The ribosome runs a “are you alive?” check before starting work. This probe was missing --bare flag, so Claude Code tried to load OAuth, hooks, and MCP servers — all of which fail silently under the isolated env -i environment. Result: empty response → retry every 30 seconds → burn the entire 2-hour Temporal timeout.

Fix: One word added to one line: claude --bare --print -p "echo ok".

2. Auto-merge to main caused push races

The system auto-merged approved branches to main on ganglion. But soma (where I was also pushing fixes) would race with ganglion’s pushes. error: failed to push some refs five times in one night.

Fix: Changed the merge function to push branches to origin instead. CC reviews and merges. The judgment layer (CC) owns main, the execution layer (GLM) produces branches.

3. GLM infinite test loop (22 commits in 2 hours)

A spec said “add 3 tests for auto-commit.” GLM added 3 tests, the system said “more coverage needed,” GLM added 3 more, repeat. 22 commits of increasingly obscure edge-case tests: test_auto_commit_null_byte, test_auto_commit_newline_wf_id, test_auto_commit_CR_noop.

Fix: Specs must now name exact test functions with a stop condition: “Add test_foo, test_bar.

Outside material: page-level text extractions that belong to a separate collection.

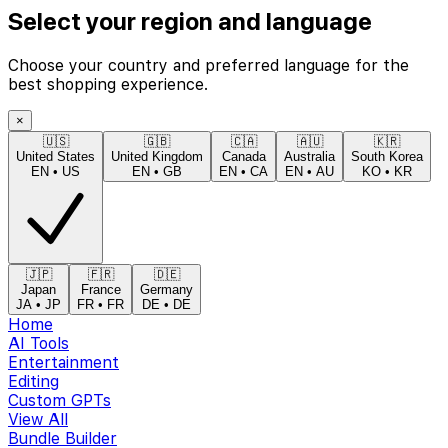
Select your region and language
Choose your country and preferred language for the
best shopping experience.
×
🇺🇸
🇬🇧
🇨🇦
🇦🇺
🇰🇷
United States
United Kingdom
Canada
Australia
South Korea
EN
•
US
EN
•
GB
EN
•
CA
EN
•
AU
KO
•
KR
🇯🇵
🇫🇷
🇩🇪
Japan
France
Germany
JA
•
JP
FR
•
FR
DE
•
DE
Home
AI Tools
Entertainment
Editing
Custom GPTs
View All
Bundle Builder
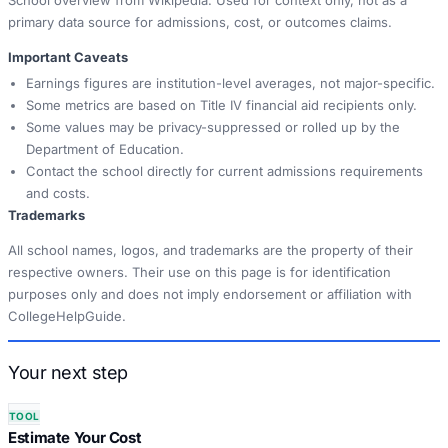
School overview from Wikipedia. Used for context only, not as a
primary data source for admissions, cost, or outcomes claims.
Important Caveats
Earnings figures are institution-level averages, not major-specific.
Some metrics are based on Title IV financial aid recipients only.
Some values may be privacy-suppressed or rolled up by the
Department of Education.
Contact the school directly for current admissions requirements
and costs.
Trademarks
All school names, logos, and trademarks are the property of their
respective owners. Their use on this page is for identification
purposes only and does not imply endorsement or affiliation with
CollegeHelpGuide.
Your next step
TOOL
Estimate Your Cost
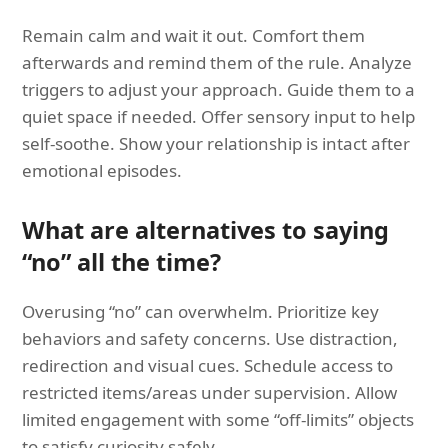
Remain calm and wait it out. Comfort them
afterwards and remind them of the rule. Analyze
triggers to adjust your approach. Guide them to a
quiet space if needed. Offer sensory input to help
self-soothe. Show your relationship is intact after
emotional episodes.
What are alternatives to saying
“no” all the time?
Overusing “no” can overwhelm. Prioritize key
behaviors and safety concerns. Use distraction,
redirection and visual cues. Schedule access to
restricted items/areas under supervision. Allow
limited engagement with some “off-limits” objects
to satisfy curiosity safely.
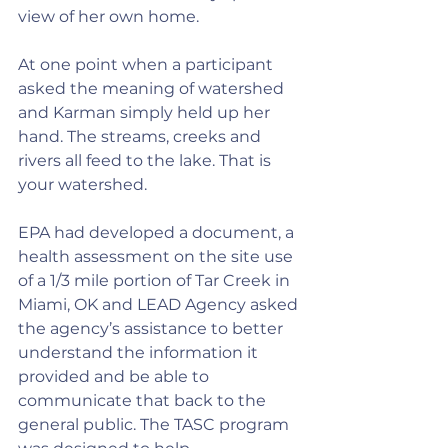
view of her own home.
At one point when a participant 
asked the meaning of watershed 
and Karman simply held up her 
hand. The streams, creeks and 
rivers all feed to the lake. That is 
your watershed.
EPA had developed a document, a 
health assessment on the site use 
of a 1/3 mile portion of Tar Creek in 
Miami, OK and LEAD Agency asked 
the agency’s assistance to better 
understand the information it 
provided and be able to 
communicate that back to the 
general public. The TASC program 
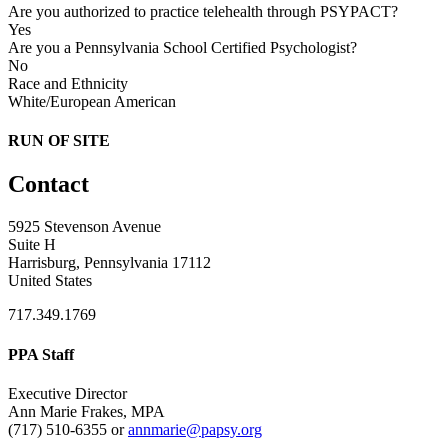
Are you authorized to practice telehealth through PSYPACT?
Yes
Are you a Pennsylvania School Certified Psychologist?
No
Race and Ethnicity
White/European American
RUN OF SITE
Contact
5925 Stevenson Avenue
Suite H
Harrisburg, Pennsylvania 17112
United States
717.349.1769
PPA Staff
Executive Director
Ann Marie Frakes, MPA
(717) 510-6355 or
annmarie@papsy.org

Stop after these 2 — do not add more.”

What I learned about quality

Correctness is model-determined, not harness-determined. I tested CC, Goose, and OpenCode as harnesses — all running GLM-5.1 through the same API. The code quality was identical. The harness is infrastructure; the model does the work.

GLM-5.1 deletes things it shouldn’t. The biggest quality issue: GLM replaces existing sophisticated functions with simpler versions. A nuanced should_dispatch() that checked provider health + feedback + cooldown was replaced with a 1-line threshold check. The spec said “add” but GLM interpreted it as “replace.”

The verdict gate works. Flags like no_commit_on_success, destruction, and target_file_missing caught real problems. 69% of overnight merges were correct. The rejected 31% were legitimate rejections — duplicate work, empty diffs, or destructive changes.

The autonomous monitoring pattern

Claude Code ran a “securin” loop — a background timer that fires every 15 minutes:

sleep 900 && mtor list --count 50

When the timer completes, CC reads the results, triages completed tasks, kills stuck ones, re-dispatches failures, and sets the next timer. 21 cycles ran autonomously overnight. The session survives in tmux even when the SSH client disconnects.

This works because Temporal is a queue. Dispatch 10 specs, walk away. Temporal runs 2 at a time, retries failures, times out stuck tasks. CC just watches and reacts.

Throughput

~2 tasks per hour with a single provider (ZhiPu). Limited by:

GLM-5.1 token generation speed (~20-40 min per implementation)
Preflight flakiness (fixed, now <5% failure rate)
2 concurrent per provider limit

With 3 providers (ZhiPu + Volcano + Infini), this becomes 6 concurrent → ~6 tasks/hour. The --harness flag to route across providers shipped during the session.

Is it worth it?

5 features with tests, overnight, zero human implementation time, zero API cost (ZhiPu coding plan is free). The quality requires review — I graded every commit and found real issues. But “free overnight code at B+ quality that needs a 5-minute review” is a fundamentally different economics than “I’ll implement it myself tomorrow.”

The system is the message: write specs precisely, let cheap models execute, review the output. The judgment layer (spec quality + review quality) is where human value concentrates. The implementation is commodity.